» **WHAT TO PRODUCE**:
Please return all records verbatim, no pictures.
RECORD EXCERPTS Block Start
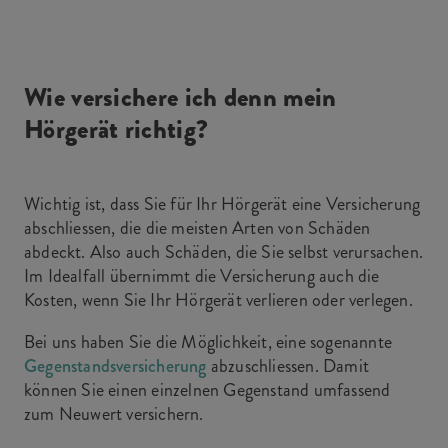
Wie versichere ich denn mein
Hörgerät richtig?
Wichtig ist, dass Sie für Ihr Hörgerät eine Versicherung
abschliessen, die die meisten Arten von Schäden
abdeckt. Also auch Schäden, die Sie selbst verursachen.
Im Idealfall übernimmt die Versicherung auch die
Kosten, wenn Sie Ihr Hörgerät verlieren oder verlegen.
Bei uns haben Sie die Möglichkeit, eine sogenannte
Gegenstandsversicherung
abzuschliessen. Damit
können Sie einen einzelnen Gegenstand umfassend
zum Neuwert versichern.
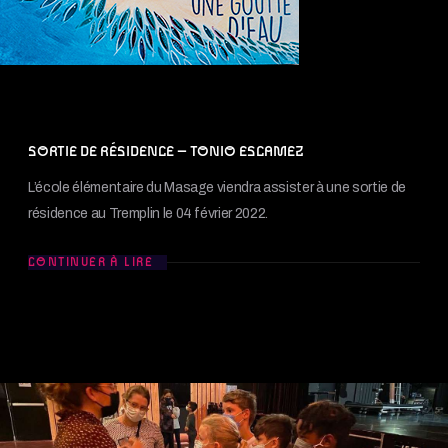
SORTIE DE RÉSIDENCE – TONIO ESCAMEZ
L’école élémentaire du Masage viendra assister à une sortie de
résidence au Tremplin le 04 février 2022.
CONTINUER À LIRE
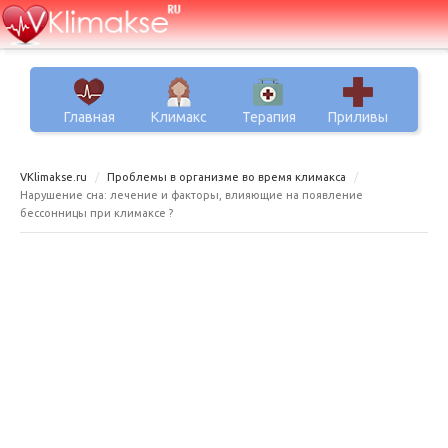
Главная
Климакс
Терапия
Приливы
VKlimakse.ru
Проблемы в организме во время климакса
Нарушение сна: лечение и факторы, влияющие на появление
бессонницы при климаксе ?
RECORD EXCERPTS Block End
» **WRITTEN RESPONSE**:
Wie versichere ich denn mein
Hörgerät richtig?
Wichtig ist, dass Sie für Ihr Hörgerät eine Versicherung
abschliessen, die die meisten Arten von Schäden
abdeckt. Also auch Schäden, die Sie selbst verursachen.
Im Idealfall übernimmt die Versicherung auch die
Kosten, wenn Sie Ihr Hörgerät verlieren oder verlegen.
Bei uns haben Sie die Möglichkeit, eine sogenannte
Gegenstandsversicherung
abzuschliessen. Damit
können Sie einen einzelnen Gegenstand umfassend
zum Neuwert versichern.
SORTIE DE RÉSIDENCE – TONIO ESCAMEZ
L’école élémentaire du Masage viendra assister à une sortie de
résidence au Tremplin le 04 février 2022.
CONTINUER À LIRE
Главная
Климакс
Терапия
Приливы
VKlimakse.ru
Проблемы в организме во время климакса
Нарушение сна: лечение и факторы, влияющие на появление
бессонницы при климаксе ?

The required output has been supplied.